§ What you need to do
Your task is to return all the entries below exactly, with every picture omitted.
• • • •
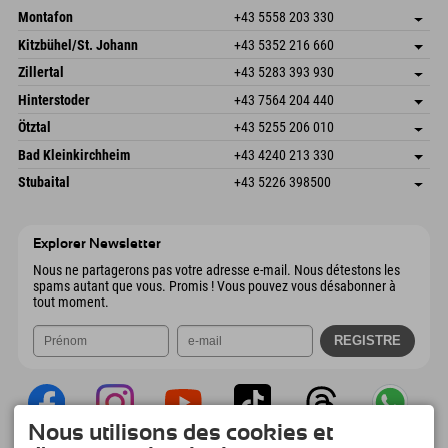
Montafon
+43 5558 203 330
Dorfstr. 127b
Enregistrer l'adresse
Kitzbühel/St. Johann
+43 5352 216 660
6793 Gaschurn/Montafon
Informations d'arrivée
Speckbacherstraße 87
Enregistrer l'adresse
Autriche
Réservation
Zillertal
+43 5283 393 930
6380 St. Johann in Tirol
Informations d'arrivée
Envoyer un e-mail
Schmiedau 2
Enregistrer l'adresse
Autriche
Réservation
Hinterstoder
+43 7564 204 440
6272 Kaltenbach im Zillertal
Informations d'arrivée
Envoyer un e-mail
Freizeitpark 10
Enregistrer l'adresse
Autriche
Réservation
Ötztal
+43 5255 206 010
4573 Hinterstoder
Informations d'arrivée
Envoyer un e-mail
Gscheat 14
Enregistrer l'adresse
Autriche
Réservation
Bad Kleinkirchheim
+43 4240 213 330
6441 Umhausen
Informations d'arrivée
Envoyer un e-mail
Dorfstraße 24
Enregistrer l'adresse
Autriche
Réservation
Stubaital
+43 5226 398500
9546 Bad Kleinkirchheim
Informations d'arrivée
Envoyer un e-mail
Wiesenweg 6
Enregistrer l'adresse
Autriche
Réservation
6167 Neustift im Stubaital
Informations d'arrivée
Envoyer un e-mail
Autriche
Réservation
Explorer Newsletter
Envoyer un e-mail
Nous ne partagerons pas votre adresse e-mail. Nous détestons les
spams autant que vous. Promis ! Vous pouvez vous désabonner à
tout moment.
Nous utilisons des cookies et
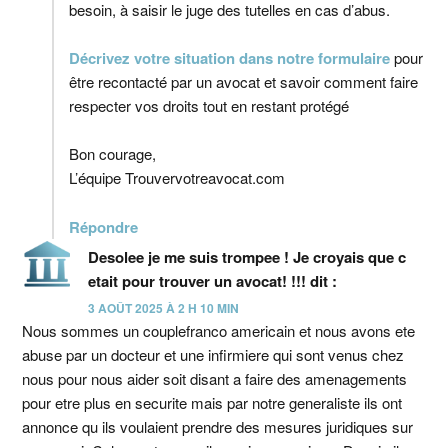
besoin, à saisir le juge des tutelles en cas d’abus.
Décrivez votre situation dans notre formulaire
pour
être recontacté par un avocat et savoir comment faire
respecter vos droits tout en restant protégé
Bon courage,
L’équipe Trouvervotreavocat.com
Répondre
Desolee je me suis trompee ! Je croyais que c
etait pour trouver un avocat! !!!
dit :
3 AOÛT 2025 À 2 H 10 MIN
Nous sommes un couplefranco americain et nous avons ete
abuse par un docteur et une infirmiere qui sont venus chez
nous pour nous aider soit disant a faire des amenagements
pour etre plus en securite mais par notre generaliste ils ont
annonce qu ils voulaient prendre des mesures juridiques sur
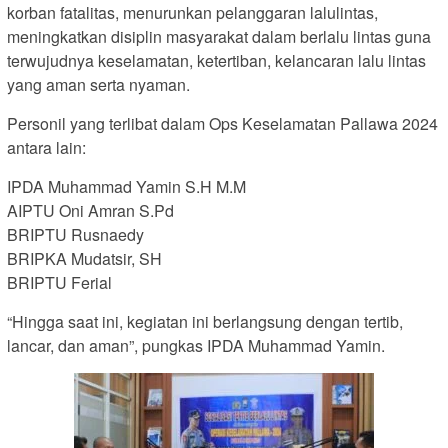
korban fatalitas, menurunkan pelanggaran lalulintas,
meningkatkan disiplin masyarakat dalam berlalu lintas guna
terwujudnya keselamatan, ketertiban, kelancaran lalu lintas
yang aman serta nyaman.
Personil yang terlibat dalam Ops Keselamatan Pallawa 2024
antara lain:
IPDA Muhammad Yamin S.H M.M
AIPTU Oni Amran S.Pd
BRIPTU Rusnaedy
BRIPKA Mudatsir, SH
BRIPTU Ferial
“Hingga saat ini, kegiatan ini berlangsung dengan tertib,
lancar, dan aman”, pungkas IPDA Muhammad Yamin.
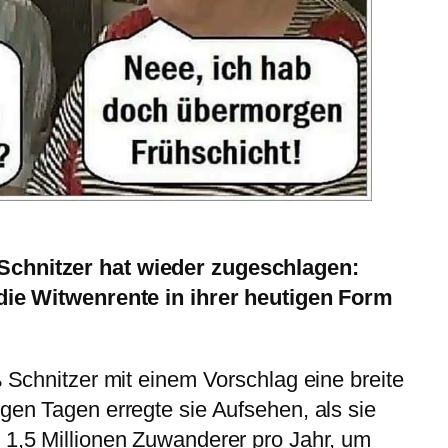
Schnitzer hat wieder zugeschlagen:
 die Witwenrente in ihrer heutigen Form
ß Schnitzer mit einem Vorschlag eine breite
igen Tagen erregte sie Aufsehen, als sie
 1,5 Millionen Zuwanderer pro Jahr, um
• • • •
§ Task output
Montafon
+43 5558 203 330
Dorfstr. 127b
Enregistrer l'adresse
Kitzbühel/St. Johann
+43 5352 216 660
6793 Gaschurn/Montafon
Informations d'arrivée
Speckbacherstraße 87
Enregistrer l'adresse
Autriche
Réservation
Zillertal
+43 5283 393 930
6380 St. Johann in Tirol
Informations d'arrivée
Envoyer un e-mail
Schmiedau 2
Enregistrer l'adresse
Autriche
Réservation
Hinterstoder
+43 7564 204 440
6272 Kaltenbach im Zillertal
Informations d'arrivée
Envoyer un e-mail
Freizeitpark 10
Enregistrer l'adresse
Autriche
Réservation
Ötztal
+43 5255 206 010
4573 Hinterstoder
Informations d'arrivée
Envoyer un e-mail
Gscheat 14
Enregistrer l'adresse
Autriche
Réservation
Bad Kleinkirchheim
+43 4240 213 330
6441 Umhausen
Informations d'arrivée
Envoyer un e-mail
Dorfstraße 24
Enregistrer l'adresse
Autriche
Réservation
Stubaital
+43 5226 398500
9546 Bad Kleinkirchheim
Informations d'arrivée
Envoyer un e-mail
Wiesenweg 6
Enregistrer l'adresse
Autriche
Réservation
6167 Neustift im Stubaital
Informations d'arrivée
Envoyer un e-mail
Autriche
Réservation
Explorer Newsletter
Envoyer un e-mail
Nous ne partagerons pas votre adresse e-mail. Nous détestons les
spams autant que vous. Promis ! Vous pouvez vous désabonner à
tout moment.
Nous utilisons des cookies et
besoin, à saisir le juge des tutelles en cas d’abus.
Décrivez votre situation dans notre formulaire
pour
être recontacté par un avocat et savoir comment faire
respecter vos droits tout en restant protégé
Bon courage,
L’équipe Trouvervotreavocat.com
Répondre
Desolee je me suis trompee ! Je croyais que c
etait pour trouver un avocat! !!!
dit :
3 AOÛT 2025 À 2 H 10 MIN
Nous sommes un couplefranco americain et nous avons ete
abuse par un docteur et une infirmiere qui sont venus chez
nous pour nous aider soit disant a faire des amenagements
pour etre plus en securite mais par notre generaliste ils ont
annonce qu ils voulaient prendre des mesures juridiques sur
korban fatalitas, menurunkan pelanggaran lalulintas,
meningkatkan disiplin masyarakat dalam berlalu lintas guna
terwujudnya keselamatan, ketertiban, kelancaran lalu lintas
yang aman serta nyaman.
Personil yang terlibat dalam Ops Keselamatan Pallawa 2024
antara lain:
IPDA Muhammad Yamin S.H M.M
AIPTU Oni Amran S.Pd
BRIPTU Rusnaedy
BRIPKA Mudatsir, SH
BRIPTU Ferial
“Hingga saat ini, kegiatan ini berlangsung dengan tertib,
lancar, dan aman”, pungkas IPDA Muhammad Yamin.
Schnitzer hat wieder zugeschlagen:
 die Witwenrente in ihrer heutigen Form
ß Schnitzer mit einem Vorschlag eine breite
igen Tagen erregte sie Aufsehen, als sie
 1,5 Millionen Zuwanderer pro Jahr, um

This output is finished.